TRY IT ▸ The response should contain only the line with "The height and width of the screenshot is (1947, 720)." and every line after it to the end of the listing below, duplicated exactly; no picture belongs in it.

** Opening RECORDS SUPPLIED block **

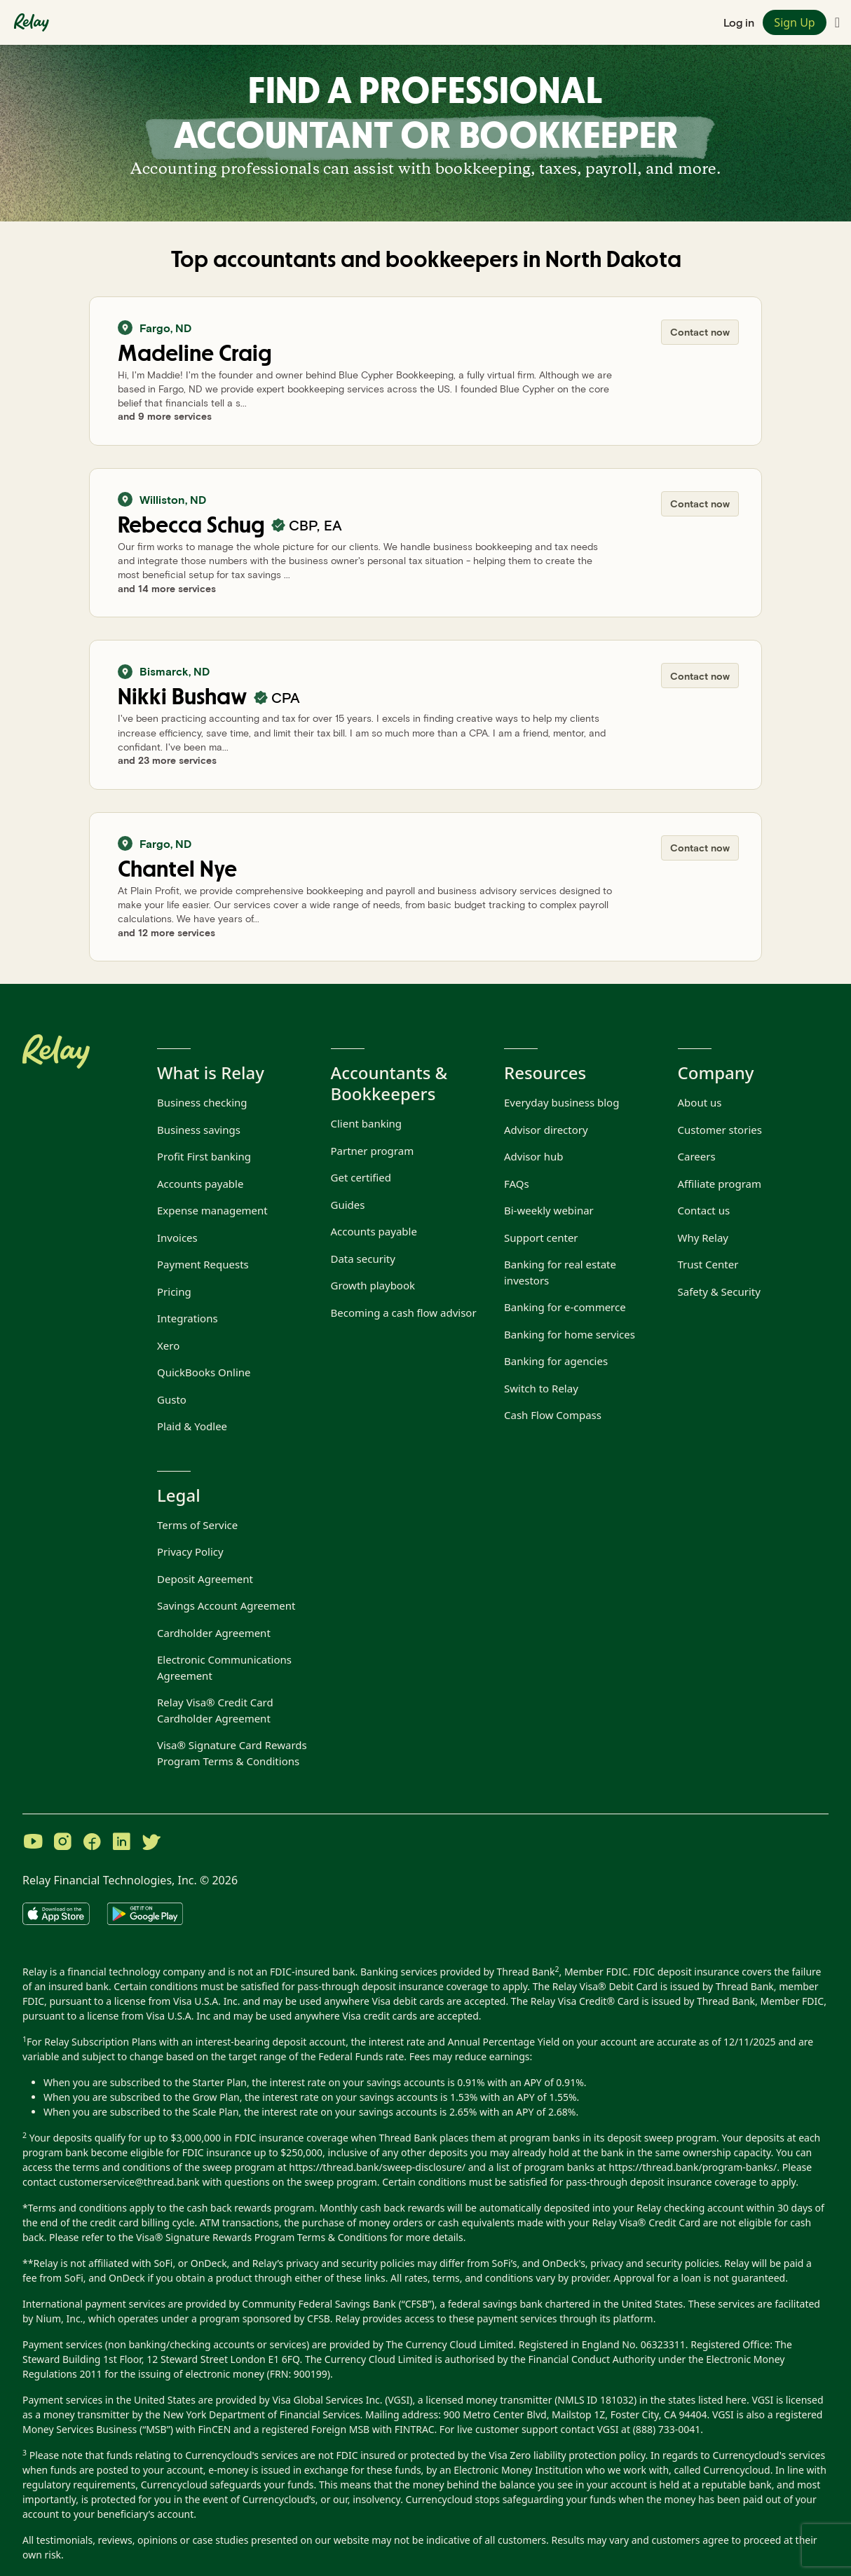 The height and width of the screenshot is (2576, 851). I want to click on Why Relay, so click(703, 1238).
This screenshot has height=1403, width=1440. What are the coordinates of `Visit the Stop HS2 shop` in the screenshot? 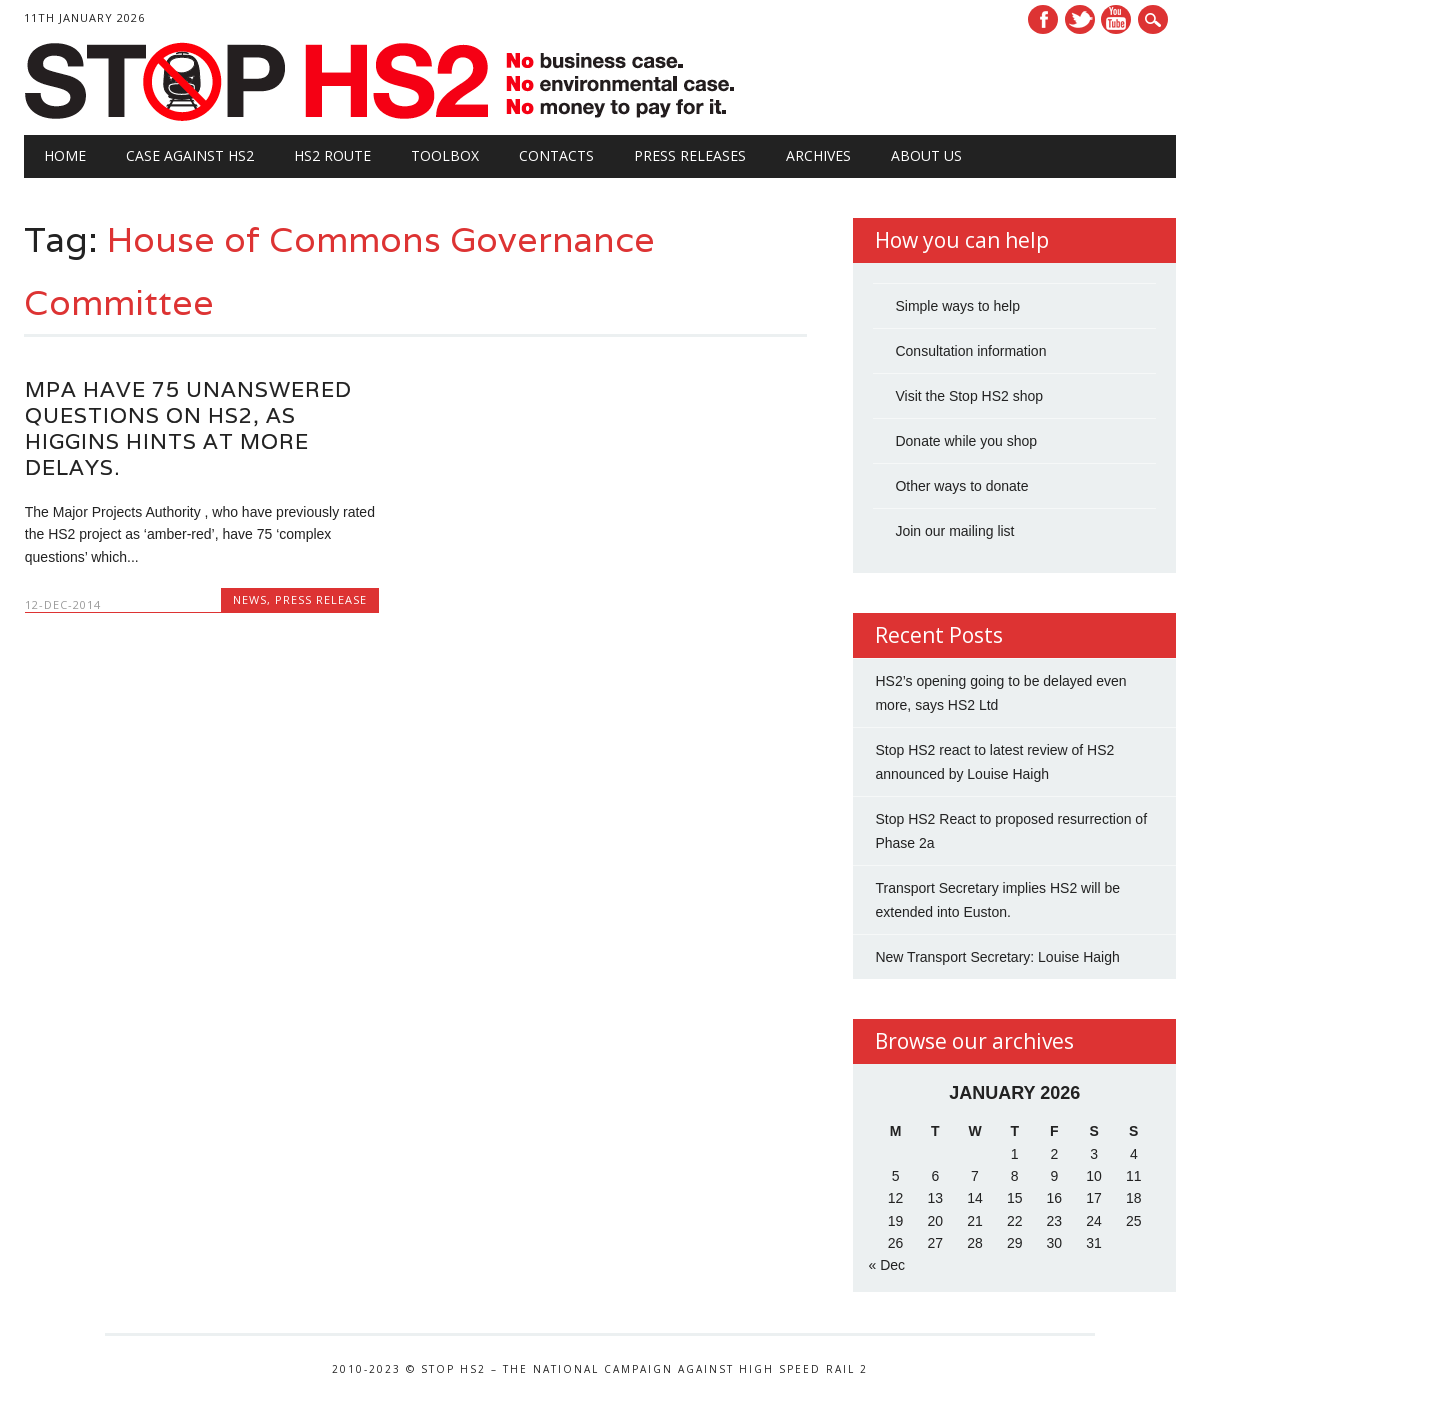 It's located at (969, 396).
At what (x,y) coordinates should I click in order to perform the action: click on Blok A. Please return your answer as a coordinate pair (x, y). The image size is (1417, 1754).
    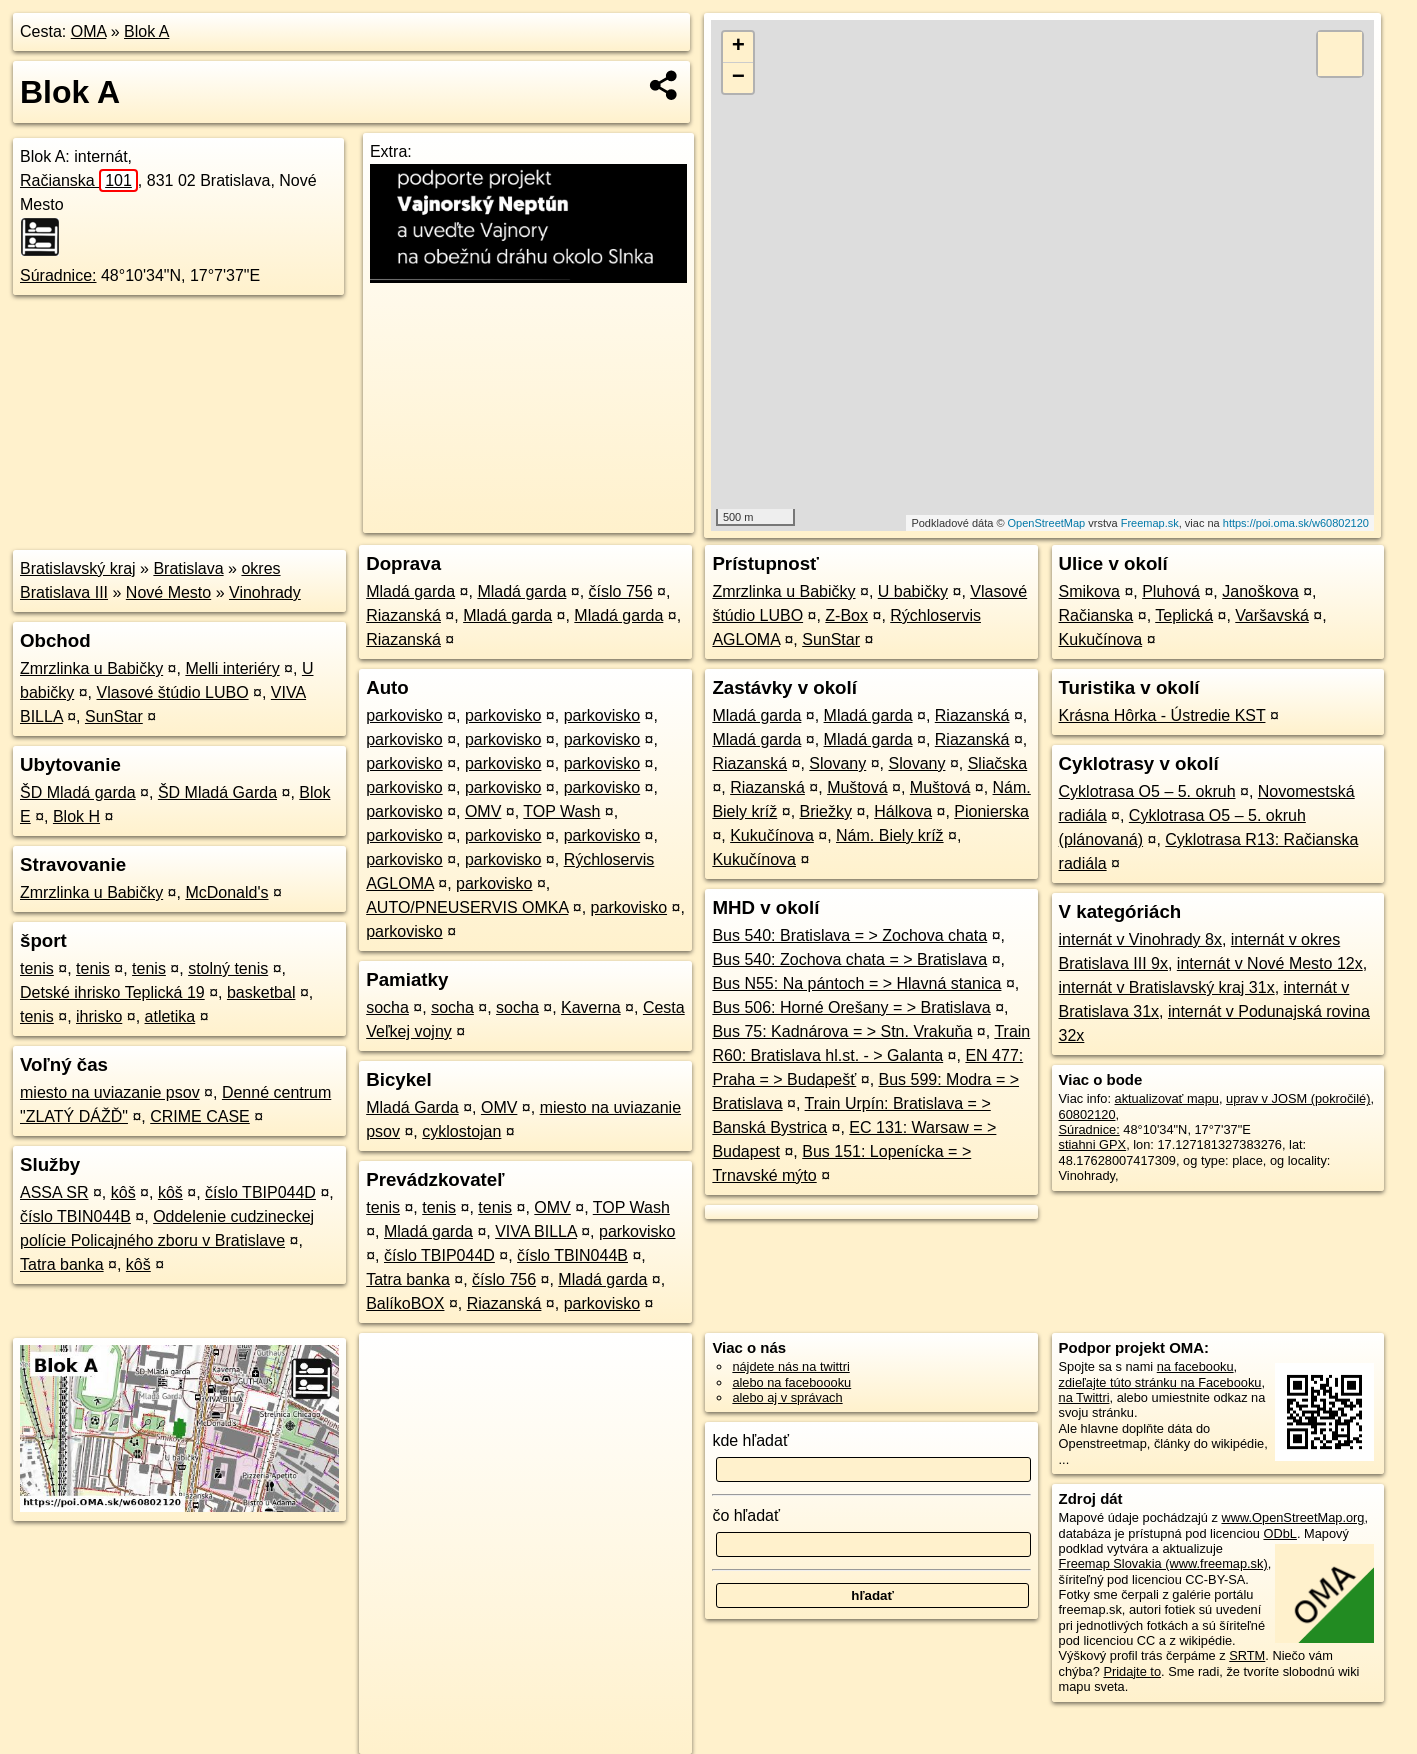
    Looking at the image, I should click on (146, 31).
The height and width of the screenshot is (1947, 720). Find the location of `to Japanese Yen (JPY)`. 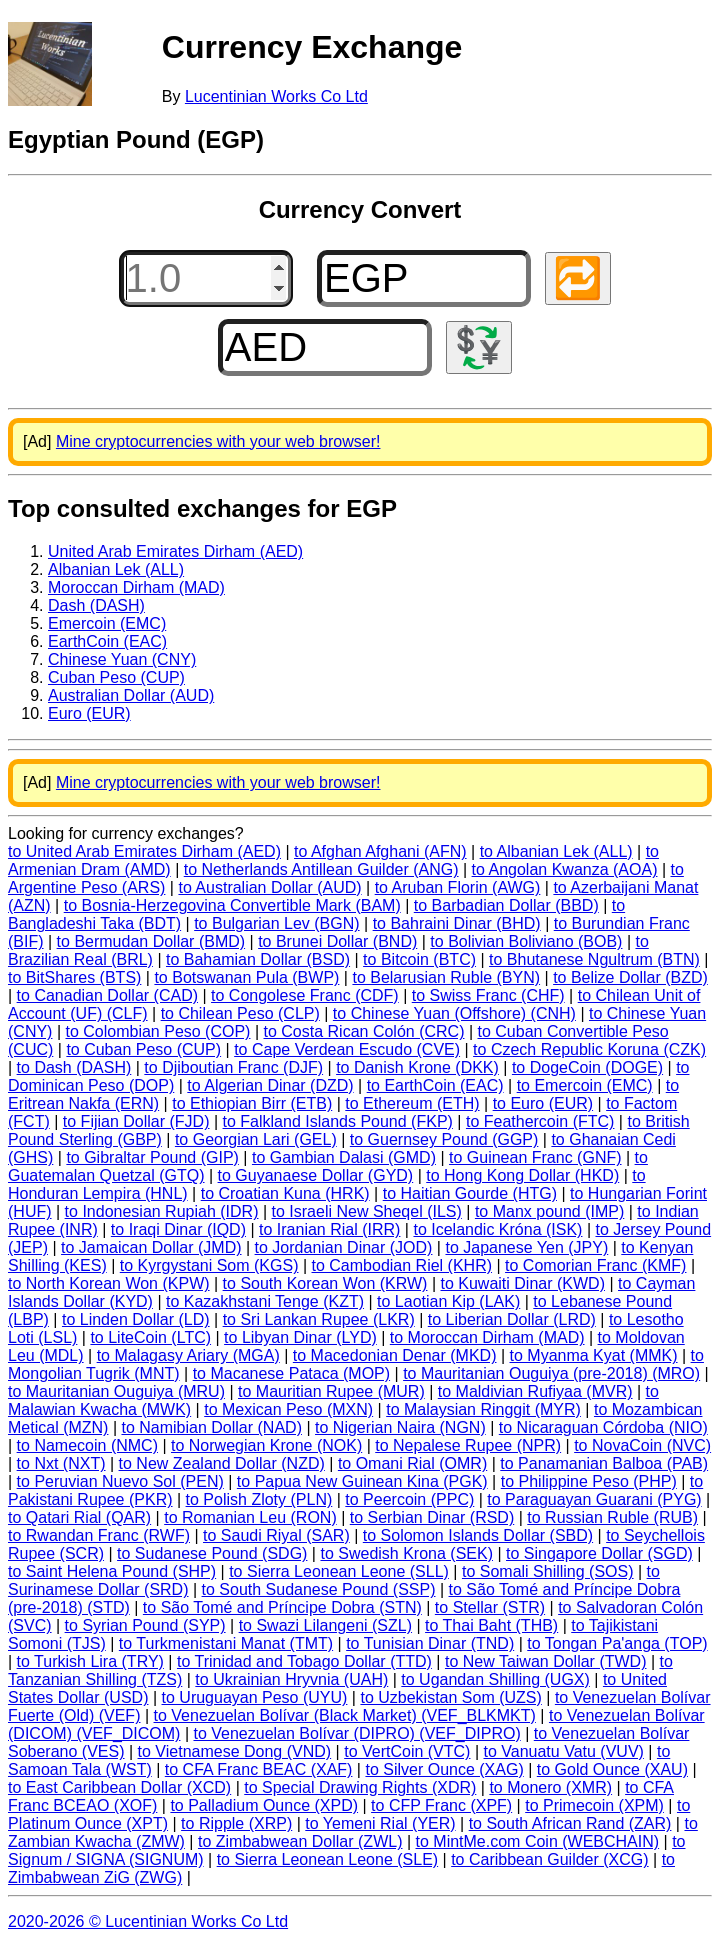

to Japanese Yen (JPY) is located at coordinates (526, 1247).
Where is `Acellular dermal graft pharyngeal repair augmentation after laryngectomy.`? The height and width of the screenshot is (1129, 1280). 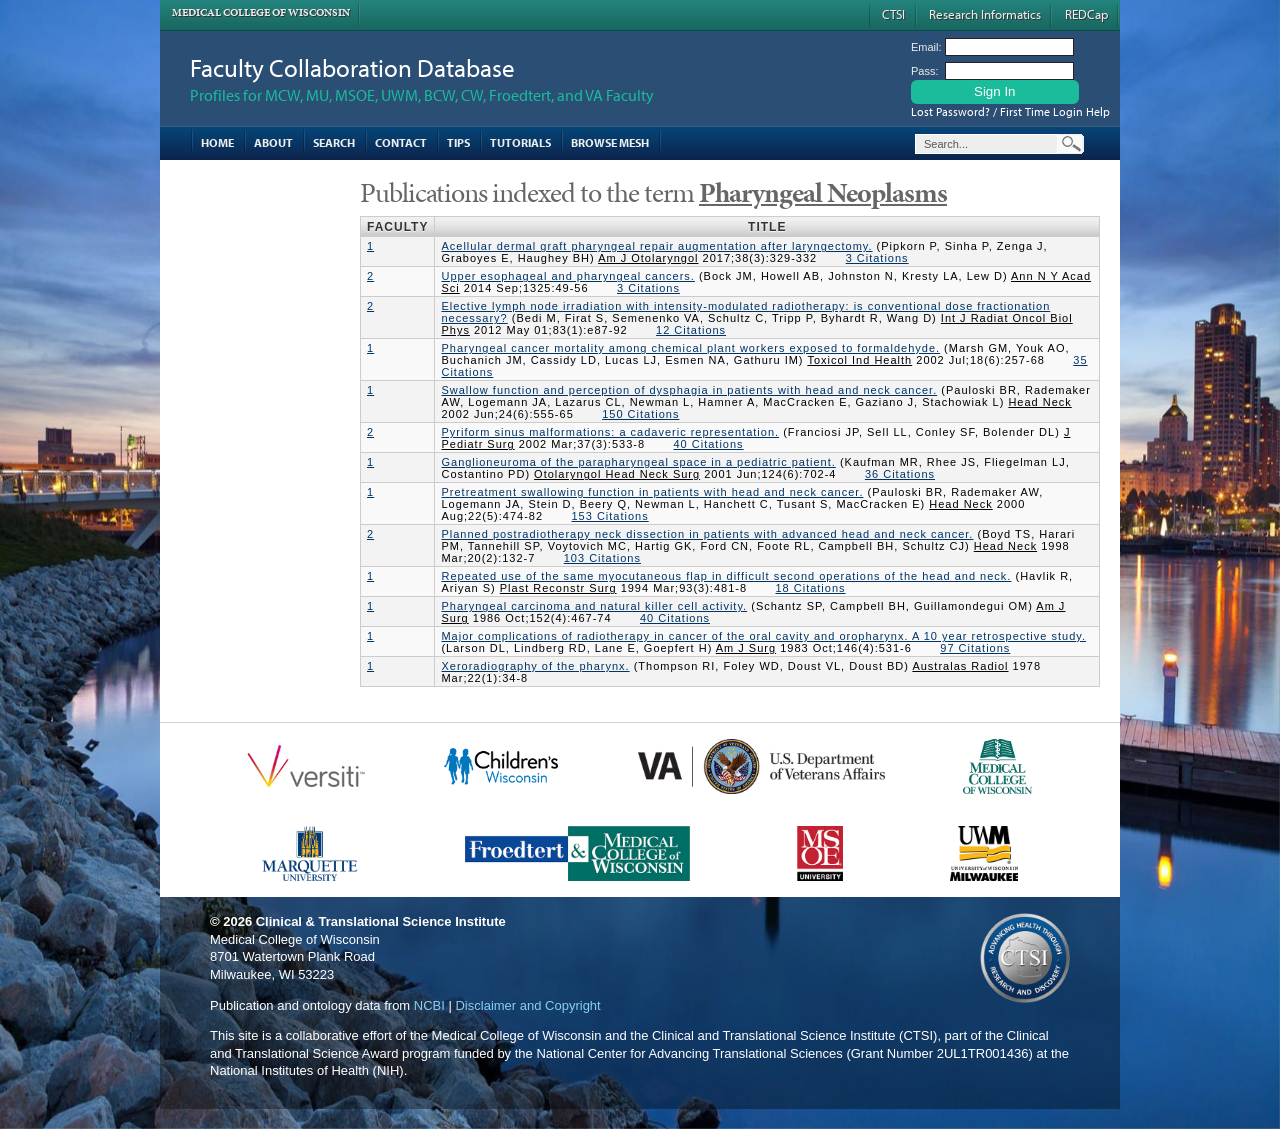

** Closing RECORDS SUPPLIED block **

ANSWER SECTION ▸
The height and width of the screenshot is (1947, 720). Find the location of `to Japanese Yen (JPY)`. 

to Japanese Yen (JPY) is located at coordinates (526, 1247).
Where is `Acellular dermal graft pharyngeal repair augmentation after laryngectomy.`? The height and width of the screenshot is (1129, 1280). 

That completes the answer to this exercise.